After you’ve been a One Young World delegate you automatically become a Sustainability Ambassador. The idea is that you motivate other people to make or propose small changes that in time lead to advances in sustainability or generally bring about change for the better.
At the summit I talked to the other 20 DSM delegates about focusing on skin cancer prevention. We’d been talking among ourselves about what are our goals, what do we want to achieve, and what are the next steps. Although only two of us work in Personal Care, everyone agreed that this is an issue that’s really worth supporting.
MS: So what’s next? Do you plan to roll put this initiative further? Are you searching for more ambassadors?
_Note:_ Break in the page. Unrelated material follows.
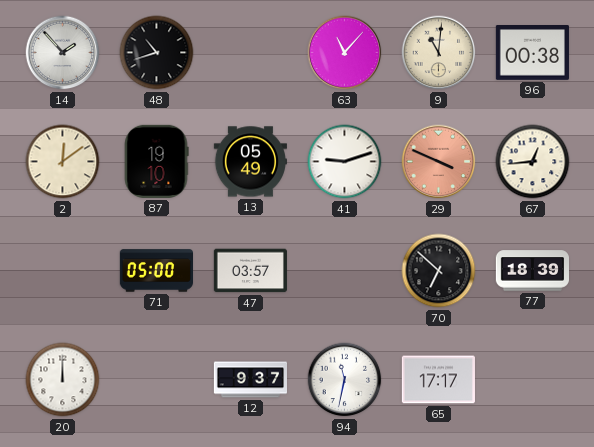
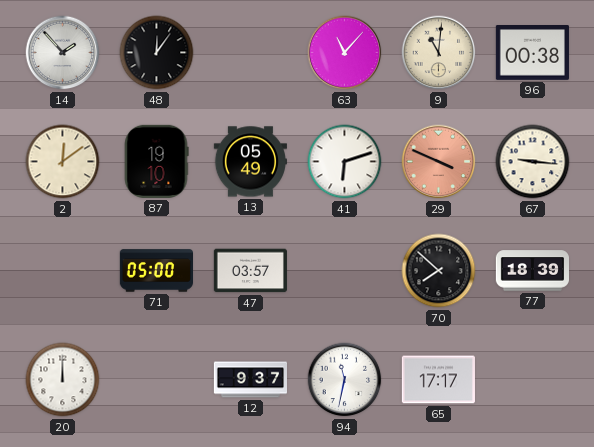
48: 10:42 -> 12:06
41: 9:12 -> 6:12
67: 12:44 -> 9:16
70: 6:52 -> 7:52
KS: Yes! We’ll achieve our goals fastest if everybody’s on board. At DSM, this attitude is already built into our culture, with its motto One DSM.
One of my own next steps will be to feedback to my colleagues on what I learned from giving the presentation at the school. I look on this as a pilot project which can give my colleagues ideas for doing something similar. I’m hoping to inspire them to give presentations themselves – in schools or at events like conferences. Then I want to reach out to people beyond our business unit, maybe starting with the other DSM delegates to the OYW summit. They work all over the world, in all sorts of businesses. I would like to motivate them to pass on this message, maybe help them with training.
But I don’t want people to be put off by the word ambassador, which sounds a bit grand. The point is, anyone can join in. It doesn’t matter where, or how you become involved. It doesn’t matter whether you reach out to children, young people or adults, at work or during your leisure time. In fact you can talk to anybody, anywhere, at any time. The important thing is to pass the message on.
Could you bring a new perspective to this campaign? Or perhaps you have your own ideas and want to start a different project. Why not? Maybe we could get together, brainstorm and see how we can make progress. That’s my dream!